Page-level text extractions
....

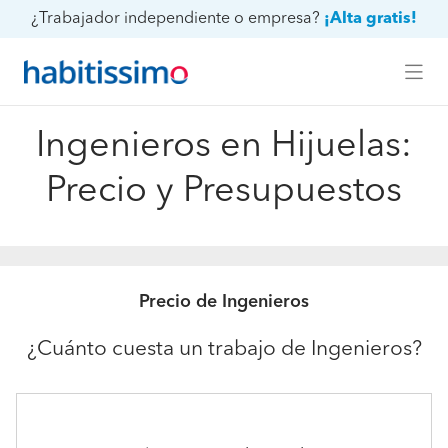
¿Trabajador independiente o empresa?
¡Alta gratis!
Ingenieros en Hijuelas:
Precio y Presupuestos
Precio de Ingenieros
¿Cuánto cuesta un trabajo de Ingenieros?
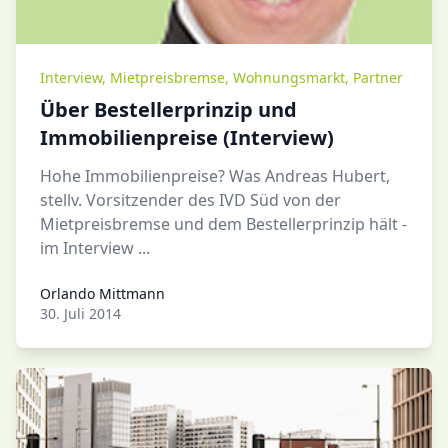
Interview
,
Mietpreisbremse
,
Wohnungsmarkt
,
Partner
Über Bestellerprinzip und
Immobilienpreise (Interview)
Hohe Immobilienpreise? Was Andreas Hubert,
stellv. Vorsitzender des IVD Süd von der
Mietpreisbremse und dem Bestellerprinzip hält -
im Interview ...
Orlando Mittmann
Orlando Mittmann
30. Juli 2014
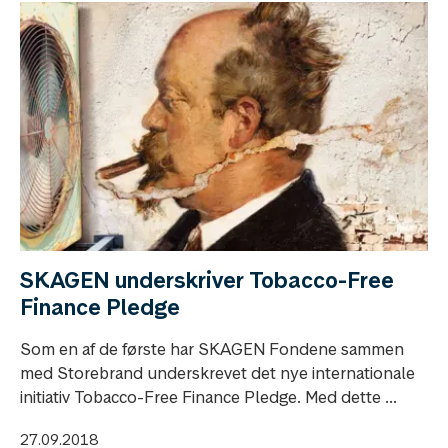
SKAGEN underskriver Tobacco-Free
Finance Pledge
Som en af ​​de første har SKAGEN Fondene sammen
med Storebrand underskrevet det nye internationale
initiativ Tobacco-Free Finance Pledge. Med dette ...
27.09.2018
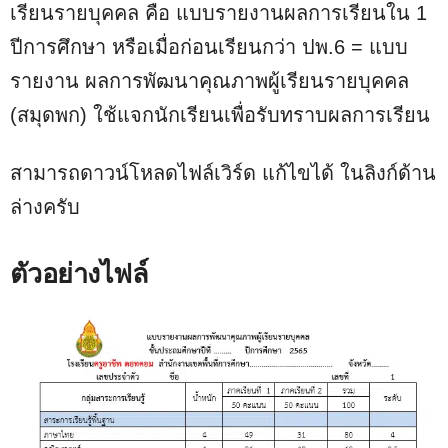
เรียนรายบุคคล คือ แบบรายงานผลการเรียนใน 1
ปีการศึกษา หรือเมื่อก่อนเรียนกว่า ปพ.6 = แบบ
รายงาน ผลการพัฒนาคุณภาพผู้เรียนรายบุคคล
(สมุดพก) ใช้แจกนักเรียนเพื่อรับทราบผลการเรียน
สามารถดาวน์โหลดไฟล์เวิร์ด แก้ไขได้ ในลิงก์ด้าน
ล่างครับ
ตัวอย่างไฟล์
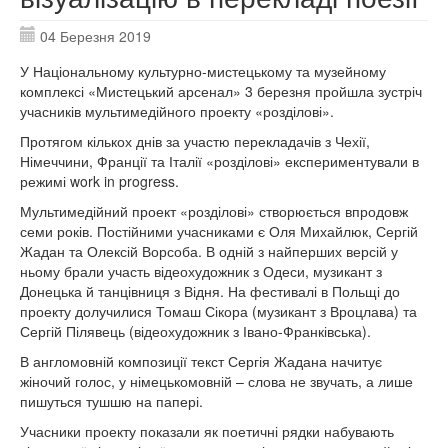
04 Березня 2019
У Національному культурно-мистецькому та музейному
комплексі «Мистецький арсенал» 3 березня пройшла зустріч
учасників мультимедійного проекту «розділові».
Протягом кількох днів за участю перекладачів з Чехії,
Німеччини, Франції та Італії «розділові» експериментували в
режимі work in progress.
Мультимедійний проект «розділові» створюється впродовж
семи років. Постійними учасниками є Оля Михайлюк, Сергій
Жадан та Олексій Ворсоба. В одній з найперших версій у
ньому брали участь відеохудожник з Одеси, музикант з
Донецька й танцівниця з Відня. На фестивалі в Польщі до
проекту долучилися Томаш Сікора (музикант з Вроцлава) та
Сергій Пілявець (відеохудожник з Івано-Франківська).
В англомовній композиції текст Сергія Жадана начитує
жіночий голос, у німецькомовній – слова не звучать, а лише
пишуться тушшю на папері.
Учасники проекту показали як поетичні рядки набувають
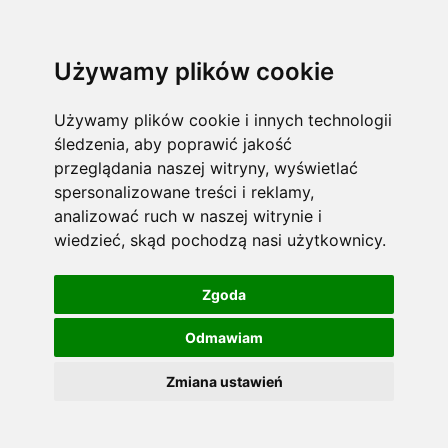
Używamy plików cookie
Używamy plików cookie i innych technologii
śledzenia, aby poprawić jakość
przeglądania naszej witryny, wyświetlać
spersonalizowane treści i reklamy,
analizować ruch w naszej witrynie i
wiedzieć, skąd pochodzą nasi użytkownicy.
Zgoda
Odmawiam
Zmiana ustawień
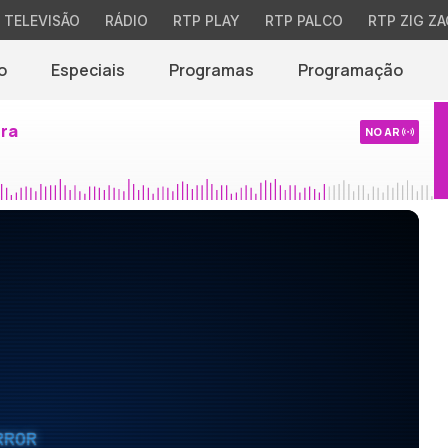
TELEVISÃO
RÁDIO
RTP PLAY
RTP PALCO
RTP ZIG ZA
o
Especiais
Programas
Programação
ira
NO AR
RROR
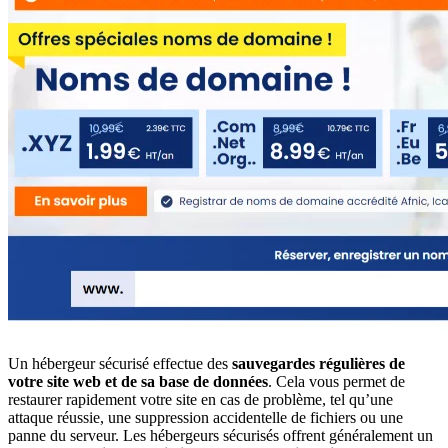
Un hébergeur sécurisé effectue des
sauvegardes régulières de
votre site web et de sa base de données
. Cela vous permet de
restaurer rapidement votre site en cas de problème, tel qu’une
attaque réussie, une suppression accidentelle de fichiers ou une
panne du serveur. Les hébergeurs sécurisés offrent généralement un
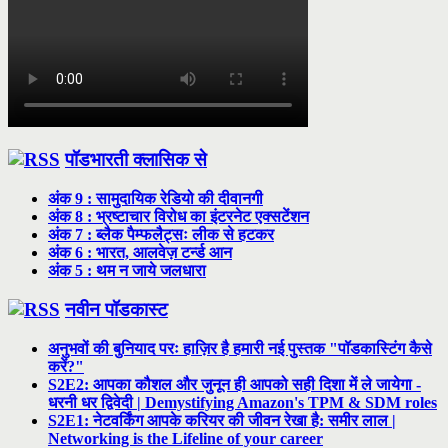
पॉडभारती क्लासिक से
अंक 9 : सामुदायिक रेडियो की दीवानगी
अंक 8 : भ्रष्टाचार विरोध का इंटरनेट एक्सटेंशन
अंक 7 : ब्लैक पैम्फलैट्सः लीक से हटकर
अंक 6 : भारत, आलवेज़ टर्न्ड आन
अंक 5 : थम न जाये जलधारा
नवीन पॉडकास्ट
अनुभवों की बुनियाद परः हाज़िर है हमारी नई पुस्तक "पॉडकास्टिंग कैसे
करें?"
S2E2: आपका कौशल और जुनून ही आपको सही दिशा में ले जायेगा -
धरनी धर द्विवेदी | Demystifying Amazon's TPM & SDM roles
S2E1: नेटवर्किंग आपके करियर की जीवन रेखा है: समीर लाल |
Networking is the Lifeline of your career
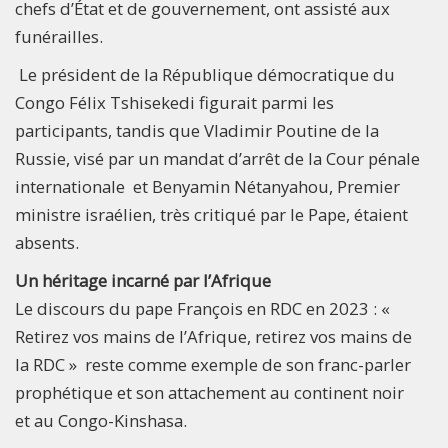
chefs d’État et de gouvernement, ont assisté aux
funérailles.
Le président de la République démocratique du
Congo Félix Tshisekedi figurait parmi les
participants, tandis que Vladimir Poutine de la
Russie, visé par un mandat d’arrêt de la Cour pénale
internationale et Benyamin Nétanyahou, Premier
ministre israélien, très critiqué par le Pape, étaient
absents.
Un héritage incarné par l’Afrique
Le discours du pape François en RDC en 2023 : «
Retirez vos mains de l’Afrique, retirez vos mains de
la RDC » reste comme exemple de son franc-parler
prophétique et son attachement au continent noir
et au Congo-Kinshasa.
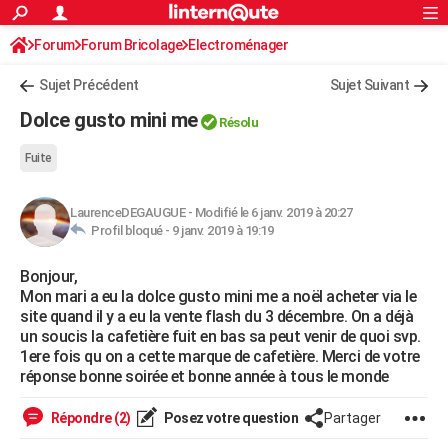
ACTUALITÉS
Forum
Forum Bricolage
Connexion
Electroménager
S'inscrire
Rechercher
Société
Education
Villes
Politique
Faits Divers
Monde
+
SPORT
Sujet Précédent
Sujet Suivant
Football
Cyclisme
Forum
Coupe du monde 2026
Tennis
Rugby
CULTURE
Dolce gusto mini me
Résolu
TNT
Cinéma
Musique
Programme TV
Streaming
Sorties cinéma
+
FINANCE
Fuite
Impôts
Immobilier
Banque
Crédit
Retraite
Epargne
Risques naturels par ville
Assurance
AUTO
LaurenceDEGAUGUE
-
Modifié le 6 janv. 2019 à 20:27
Réserver un essai
Berlines
Forum auto
Essais
Citadines
SUV
+
HIGH-TECH
Profil bloqué -
9 janv. 2019 à 19:19
Meilleur smartphone
Ordinateurs
Guide high-tech
Mobiles
Internet
Jeux vidéo
+
BRICOLAGE
Bonjour,
Mon mari a eu la dolce gusto mini me a noël acheter via le
Aménagement intérieur
Cuisine
Jardinage
+
Forum
Extérieur
Salle de bains
Rangement
WEEK-END
site quand il y a eu la vente flash du 3 décembre. On a déjà
un soucis la cafetière fuit en bas sa peut venir de quoi svp.
Escapades
Expositions
Week-end nature
Guides de France
Patrimoine
Musées
+
LIFESTYLE
1ere fois qu on a cette marque de cafetière. Merci de votre
réponse bonne soirée et bonne année à tous le monde
Bien-être
Mode
+
Art de vivre
Loisirs
Modes de vie
SANTE
Répondre (2)
Posez votre question
Partager
Guide de la santé
Médicaments
+
Alimentation
Maladies
Sommeil
VOYAGE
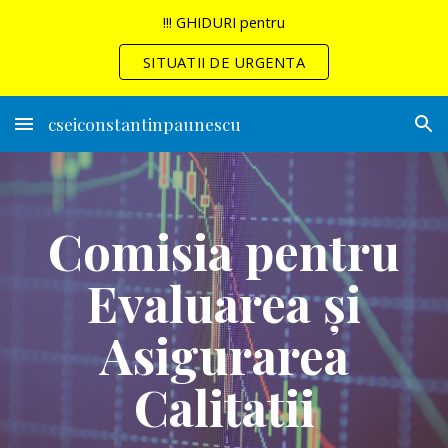
!!! GHIDURI pentru
Skip to main content
Skip to navigation
SITUATII DE URGENTA
cseiconstantinpaunescu
Comisia pentru
Evaluarea și
Asigurarea
Calitatii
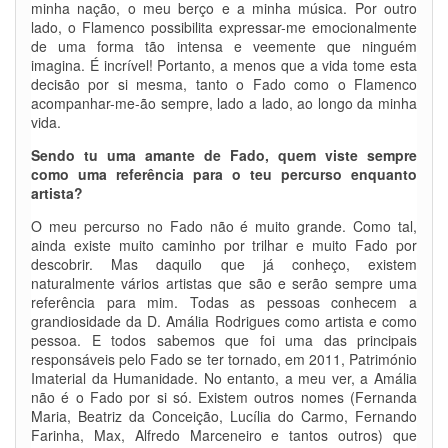
minha nação, o meu berço e a minha música. Por outro
lado, o Flamenco possibilita expressar-me emocionalmente
de uma forma tão intensa e veemente que ninguém
imagina. É incrível! Portanto, a menos que a vida tome esta
decisão por si mesma, tanto o Fado como o Flamenco
acompanhar-me-ão sempre, lado a lado, ao longo da minha
vida.
Sendo tu uma amante de Fado, quem viste sempre
como uma referência para o teu percurso enquanto
artista?
O meu percurso no Fado não é muito grande. Como tal,
ainda existe muito caminho por trilhar e muito Fado por
descobrir. Mas daquilo que já conheço, existem
naturalmente vários artistas que são e serão sempre uma
referência para mim. Todas as pessoas conhecem a
grandiosidade da D. Amália Rodrigues como artista e como
pessoa. E todos sabemos que foi uma das principais
responsáveis pelo Fado se ter tornado, em 2011, Património
Imaterial da Humanidade. No entanto, a meu ver, a Amália
não é o Fado por si só. Existem outros nomes (Fernanda
Maria, Beatriz da Conceição, Lucília do Carmo, Fernando
Farinha, Max, Alfredo Marceneiro e tantos outros) que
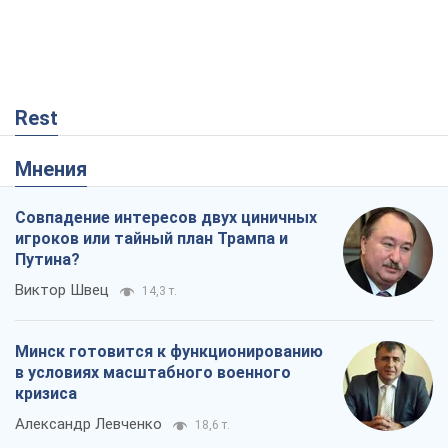
Виктор Швец
14,3 т.
Минск готовится к функционированию
в условиях масштабного военного
кризиса
Александр Левченко
18,6 т.
Ни оружия, ни людей: как Лукашенко
создает новую армию
Игар Тышкевич
15,8 т.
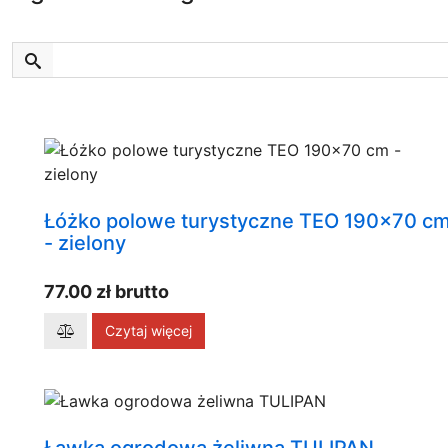
Łóżko polowe turystyczne TEO 190x70 c
- zielony
77.00 zł brutto
Czytaj więcej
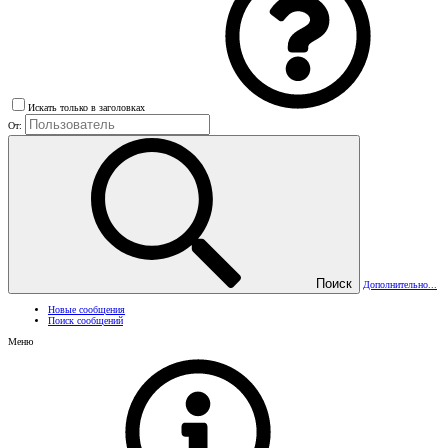
Искать только в заголовках
От:
Поиск
Дополнительно...
Новые сообщения
Поиск сообщений
Меню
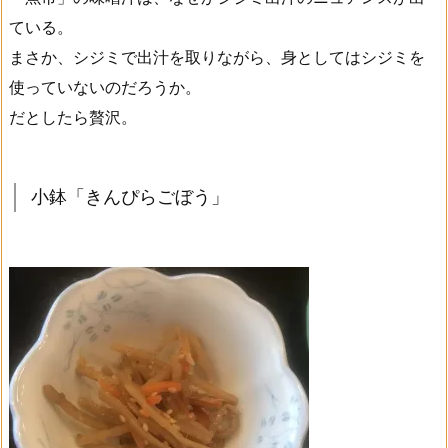
ている。
まさか、シジミで出汁を取りながら、身としてはシジミを
使っていないのだろうか。
だとしたら贅沢。
小鉢「きんぴらごぼう」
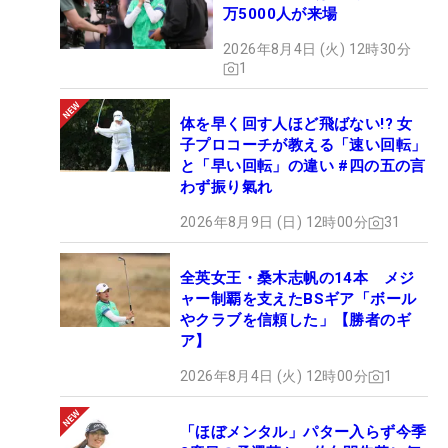
万5000人が来場
2026年8月4日 (火) 12時30分
1
体を早く回す人ほど飛ばない!? 女
子プロコーチが教える「速い回転」
と「早い回転」の違い #四の五の言
わず振り氣れ
2026年8月9日 (日) 12時00分
31
全英女王・桑木志帆の14本 メジ
ャー制覇を支えたBSギア「ボール
やクラブを信頼した」【勝者のギ
ア】
2026年8月4日 (火) 12時00分
1
「ほぼメンタル」パター入らず今季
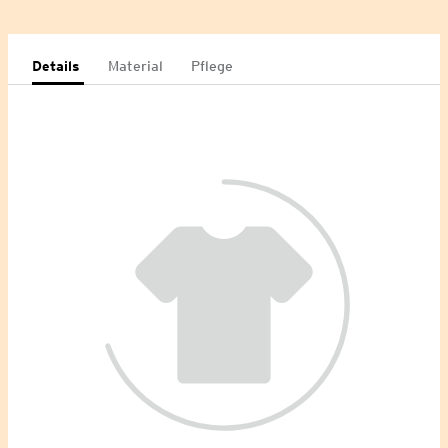
Details
Material
Pflege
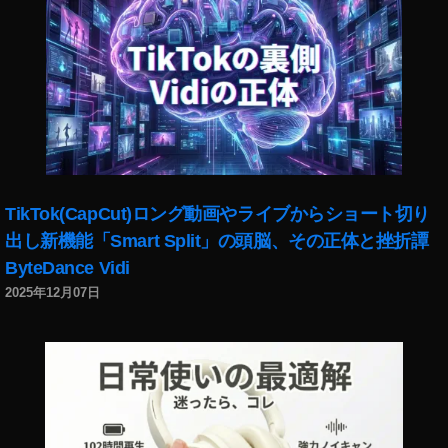
TikTok(CapCut)ロング動画やライブからショート切り
出し新機能「Smart Split」の頭脳、その正体と挫折譚
ByteDance Vidi
2025年12月07日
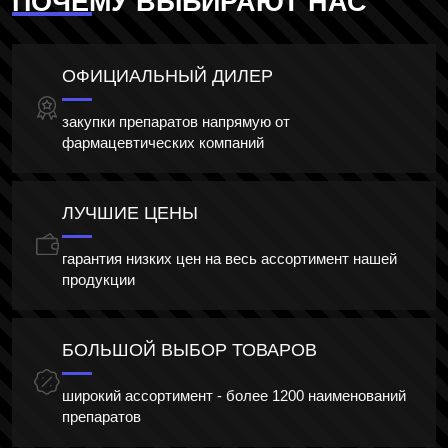
ПОЧЕМУ ВЫБИРАЮТ НАС
ОФИЦИАЛЬНЫЙ ДИЛЕР
закупки препаратов напрямую от
фармацевтических компаний
ЛУЧШИЕ ЦЕНЫ
гарантия низких цен на весь ассортимент нашей
продукции
БОЛЬШОЙ ВЫБОР ТОВАРОВ
широкий ассортимент - более 1200 наименований
препаратов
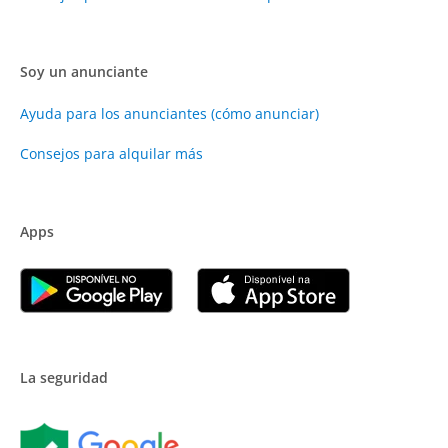
Soy un anunciante
Ayuda para los anunciantes (cómo anunciar)
Consejos para alquilar más
Apps
La seguridad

....

*DIRECTIONS FOR THIS TASK*: Collect from the data above every line that includes "percurso".

*RESULT FOR THIS TASK*:
como uma referência para o teu percurso enquanto
O meu percurso no Fado não é muito grande. Como tal,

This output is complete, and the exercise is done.